Good counter on biotech argument

Dateline: in the loft at Nona's, Terre Haute IN, 17 May 2005
Yesterday I wrote about America moving on to the next big thing in economics: biotech revolution and what not.
Good counter in email from Manuel Sandoval:
In that same article you quote "*Inventing Our Evolution: We're almost
able to build better human beings. But are we ready?"* Ray Kurzweil
notes that most of this innovation is being pursued outside the U.S. not
in it."All the political energy that has gone into this issue -- it is not
even slowing down the most narrow approach." It is simply being pursued
outside the United States -- in China, Korea, Taiwan, Singapore,
Scandinavia and Great Britain, where scientists will probably achieve
success first, he notes."This is what I think Friedman is talking about when he says we are
loosing the race, that is, we are letting others do the innovation the
world has come to expect from the U.S. even when it comes to inventing
our evolution.
Points well taken on the article, the industry and Friedman (and yes, I'm trying to be less critical of him).

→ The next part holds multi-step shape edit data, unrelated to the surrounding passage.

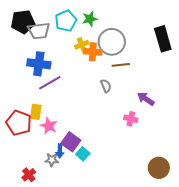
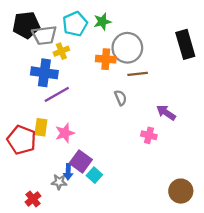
yellow cross: (82, 45) -> (61, 51), moved
pink star: (49, 126) -> (65, 133), moved, turned 30

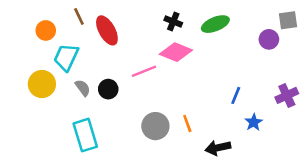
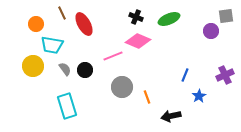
cyan trapezoid: (66, 57) -> (52, 45), turned -105
gray circle: (155, 126) -> (122, 87), moved

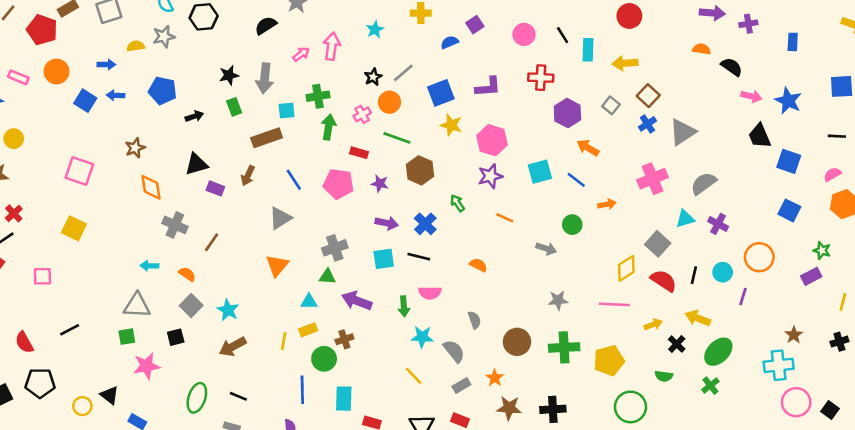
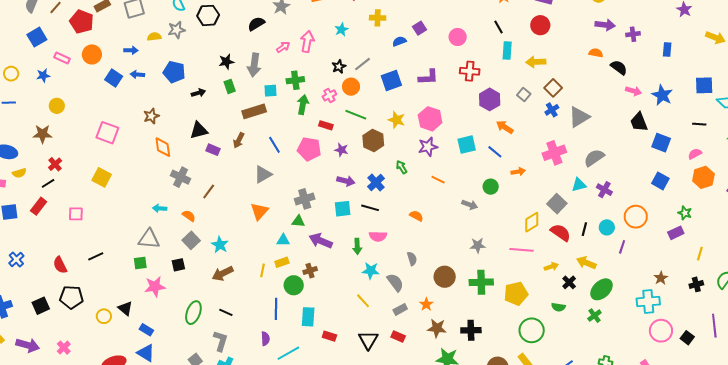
black line: (563, 35) -> (499, 27), moved
yellow star: (451, 125) -> (397, 120), moved

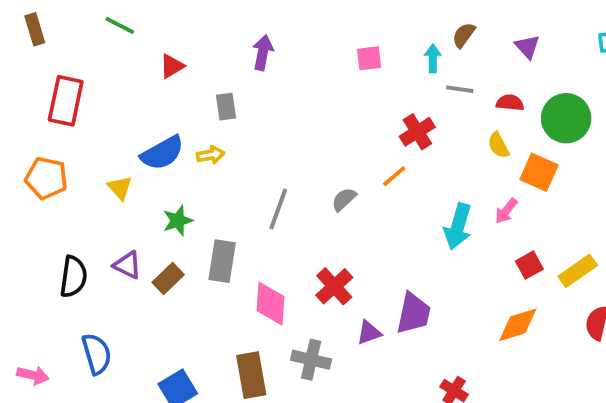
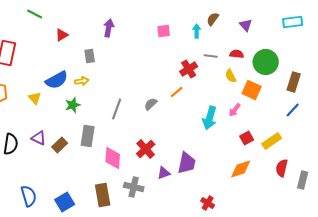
gray line: (460, 89) -> (211, 56), moved
green star: (178, 221) -> (73, 105), moved
blue semicircle: (97, 354) -> (29, 196), moved

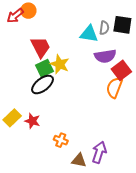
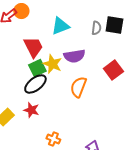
cyan triangle: (89, 34) -> (60, 26), moved, turned -30
purple semicircle: (105, 56) -> (74, 56), moved
orange semicircle: (114, 88) -> (78, 87), moved
red star: (32, 121) -> (31, 110), moved

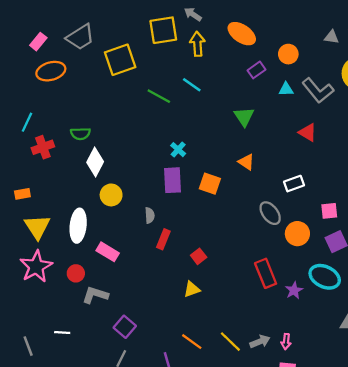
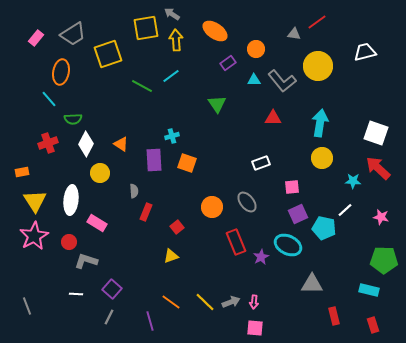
orange ellipse: (51, 71) -> (61, 72), moved, turned -65
cyan line: (192, 85) -> (171, 76), turned -72
cyan line: (27, 122) -> (49, 99), moved, turned -66
red triangle: (308, 132) -> (273, 118), turned -30
red cross: (43, 147) -> (48, 143), moved
cyan cross: (178, 150) -> (172, 136), moved, turned 32
orange triangle: (246, 162) -> (121, 144), moved
gray ellipse: (270, 213) -> (247, 202), moved
orange circle: (297, 234) -> (212, 207), moved
white line: (62, 332) -> (76, 294), moved

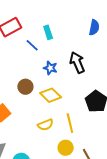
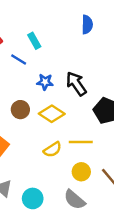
black arrow: (77, 63) -> (76, 84), moved
yellow line: (70, 123) -> (81, 142), turned -66

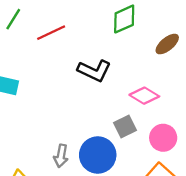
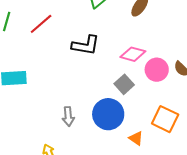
pink circle: (163, 138) -> (157, 70), moved
gray arrow: (61, 156) -> (68, 116), moved

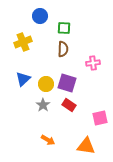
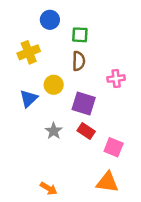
yellow circle: (46, 84) -> (54, 85), moved
pink square: (100, 118) -> (114, 147), moved, turned 35
orange arrow: (48, 140) -> (49, 188), moved

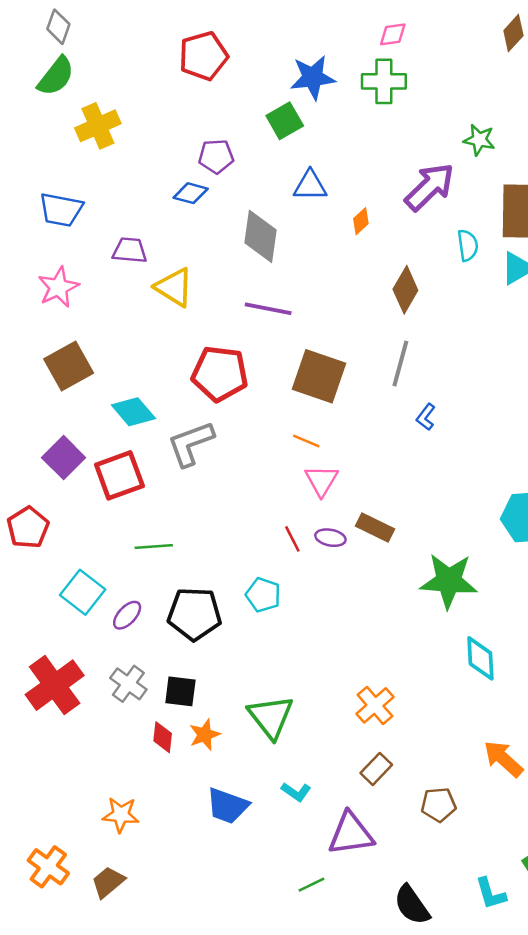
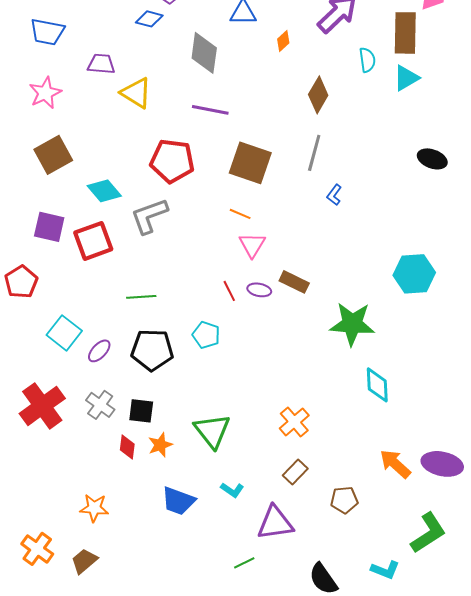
purple square: (64, 458) -> (49, 227), turned -32
green line: (154, 547) -> (141, 297), moved
cyan L-shape: (491, 894) -> (385, 570), turned -52

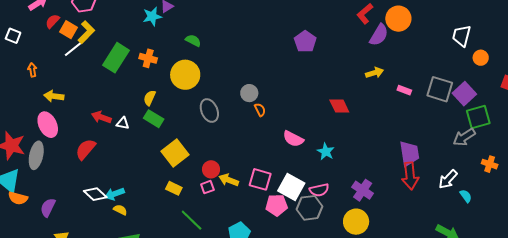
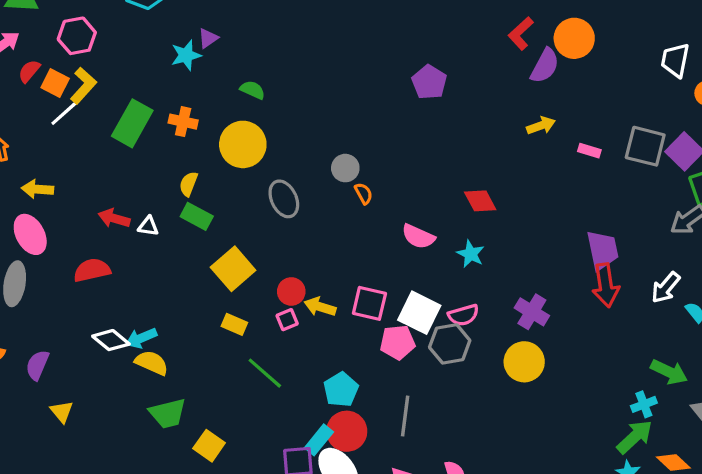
red diamond: (339, 106) -> (480, 201), moved
red semicircle: (86, 149) -> (92, 270), turned 40
yellow semicircle: (120, 210) -> (152, 363), size x1.5

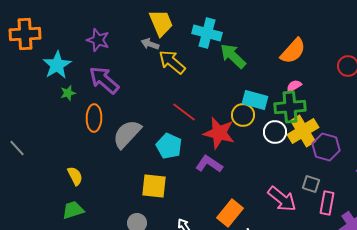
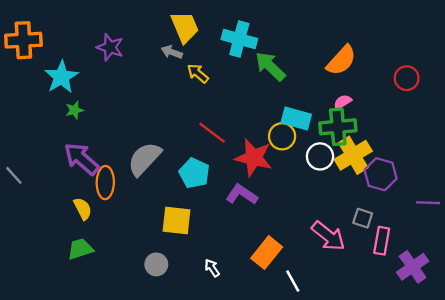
yellow arrow: (172, 62) -> (198, 73), size x0.7
purple arrow: (104, 80) -> (82, 159), moved
orange ellipse: (94, 118) -> (105, 183), moved

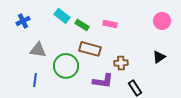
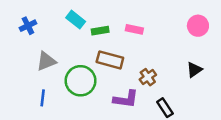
green rectangle: (82, 25) -> (100, 31), turned -40
gray triangle: (38, 50) -> (46, 61), turned -30
brown cross: (121, 63) -> (148, 77), turned -32

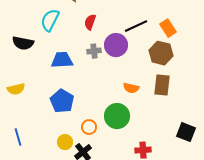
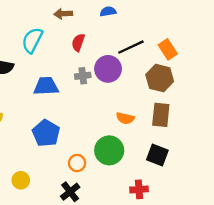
black square: (186, 132) -> (157, 155), moved
yellow circle: (65, 142) -> (21, 180), moved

My counter is to cite the following logical dynamic: Yes: New Core countries like China and India will take more risks in this sort of thing and as they achieve successes first in certain instances, that will blow away a lot of reservations in the U.S. on this sort of thing. Why? We'll fear the competition and we'll want to make the money.
Then there's the larger point of where's the market for this sort of stuff? Here America is clearly the prize because we worship technology and want to be yound and good-looking for as long as possible. We're the ultimate individualists and the economy with the most disposable income in the system, so even if China and India were to pioneer (and they will, as I write in Blueprint for Action, perform this role time and again), watch the commoditization of the technology proceed first and foremost in the U.S.
This is yet another example of why I argue at length in BFA that the U.S. will have to come to grips with the emerging reality that we're more like the New Core than the Old Core.
But I thank Mr. Sandoval for pushing me on this. I met Kurzweil very briefly at the TED conference in Monterey in February. You can hear his brain humming at idle from a distance of about 10 yards.